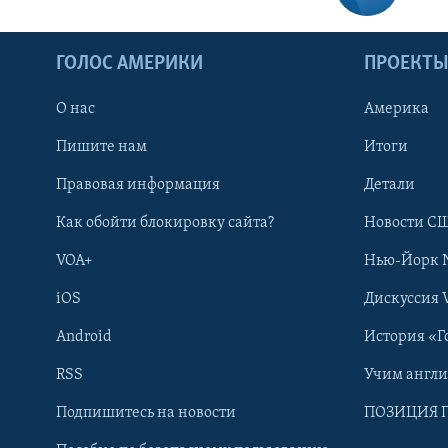
ГОЛОС АМЕРИКИ
ПРОЕКТ
О нас
Америка
Пишите нам
Итоги
Правовая информация
Детали
Как обойти блокировку сайта?
Новости СШ
VOA+
Нью-Йорк 
iOS
Дискуссия 
Android
История «Г
RSS
Учим англ
Learning English
Подпишитесь на новости
ПОЗИЦИЯ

• • • • • • •

The problem:
Please return the full listing exactly as given, with the images left out.

Task solution:
ГОЛОС АМЕРИКИ
ПРОЕКТ
О нас
Америка
Пишите нам
Итоги
Правовая информация
Детали
Как обойти блокировку сайта?
Новости СШ
VOA+
Нью-Йорк 
iOS
Дискуссия 
Android
История «Г
RSS
Учим англ
Learning English
Подпишитесь на новости
ПОЗИЦИЯ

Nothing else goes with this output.